In the entries below, find the line with "20 (121, 528)" and the line with "Politique de confidentialité (306, 623)". Return those two lines and all lines between them, exactly.

++++++

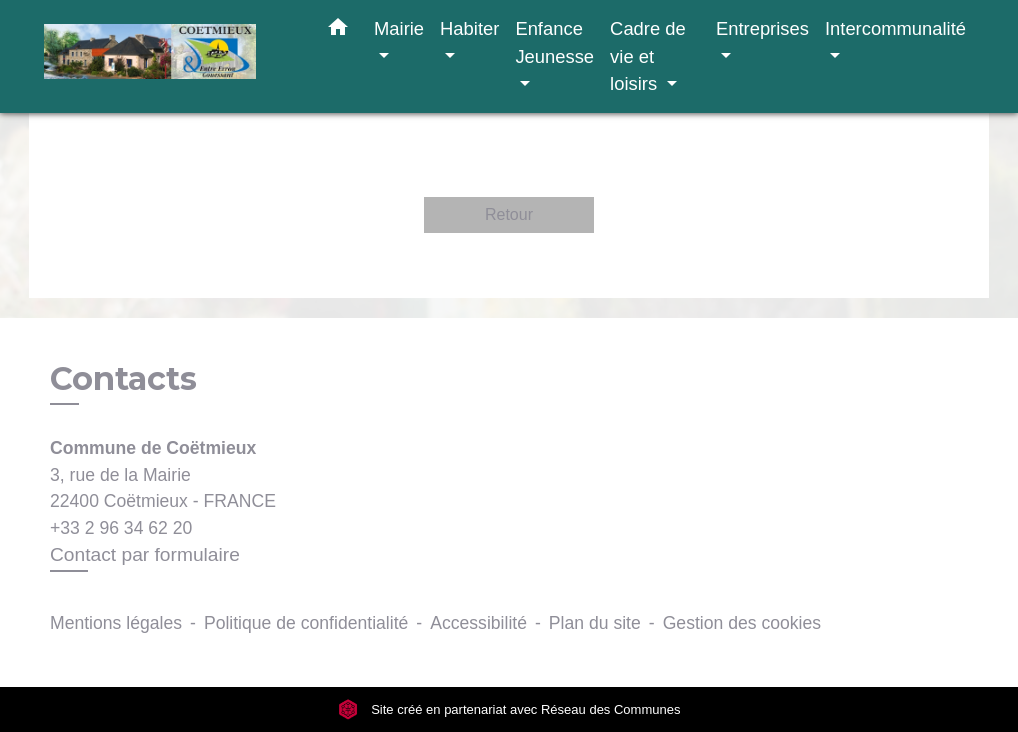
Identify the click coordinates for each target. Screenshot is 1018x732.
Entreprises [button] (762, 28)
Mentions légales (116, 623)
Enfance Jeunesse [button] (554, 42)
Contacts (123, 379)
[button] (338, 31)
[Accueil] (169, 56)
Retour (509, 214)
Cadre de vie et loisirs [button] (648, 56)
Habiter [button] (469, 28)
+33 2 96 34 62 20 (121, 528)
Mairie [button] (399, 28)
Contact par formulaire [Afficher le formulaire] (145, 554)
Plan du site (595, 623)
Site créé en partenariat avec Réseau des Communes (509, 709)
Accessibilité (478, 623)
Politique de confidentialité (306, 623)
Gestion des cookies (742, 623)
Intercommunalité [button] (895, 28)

++++++

RESPONSE FOR THIS EXERCISE =>
+33 2 96 34 62 20 (121, 528)
Mairie [button] (399, 28)
Contact par formulaire [Afficher le formulaire] (145, 554)
Plan du site (595, 623)
Site créé en partenariat avec Réseau des Communes (509, 709)
Accessibilité (478, 623)
Politique de confidentialité (306, 623)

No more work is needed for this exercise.